Gavosto, 'il divario di genere inizia prestissimo'

Redazione ANSA ROMA

"La scuola italiana sta fallendo il suo compito nel fornire le conoscenze e le competenze adeguate in ambito scientifico ad una parte molto rilevante degli studenti". Lo afferma Andrea Gavosto, direttore della Fondazione Agnelli, intervenuto oggi a Roma al convegno annuale dell'Associazione Italiana per la Ricerca Industriale (Airi), che vede al centro della giornata di quest'anno il tema estremamente urgente del divario tra offerta formativa e domanda industriale. Il fallimento è particolarmente evidente per le ragazze: "L'Italia è il paese in cui le ragazze soffrono di più di un divario sulle competenze scientifiche e tecnologiche - commenta Gavosto - divario che inizia molto presto, già alle elementari, e quindi si trascina poi per tutto il percorso di studi successivo". Infatti, nonostante le donne rappresentino più della metà dei laureati (58,7%), nel 2020 solo il 18,9% si è laureata in materie scientifiche, contro il 39,2% degli uomini.

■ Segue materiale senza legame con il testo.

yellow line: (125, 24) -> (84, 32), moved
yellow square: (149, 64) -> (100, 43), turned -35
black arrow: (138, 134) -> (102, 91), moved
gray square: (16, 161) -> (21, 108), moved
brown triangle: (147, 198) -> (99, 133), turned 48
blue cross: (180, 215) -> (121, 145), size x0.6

Le scarse conoscenze scientifiche trasmesse dalla scuola fin dall'inizio incidono poi sulla scelta dei giovani di scegliere percorsi tecnico-scientifici all'università, come ricorda il direttore di Fondazione Agnelli. "L'Italia continua ad essere indietro per numero di laureati, in particolare per le discipline Stem (scienza, tecnologia, ingegneria e matematica): abbiamo una media di 6,7% di laureati in materie tecnico-scientifiche contro una media europea del 12-13%. Inoltre - aggiunge Andrea Gavosto - le aziende chiedono sempre più anche competenze trasversali, come la capacità di organizzazione e di lavorare in autonomia, che il sistema scolastico non è attrezzato a fornire".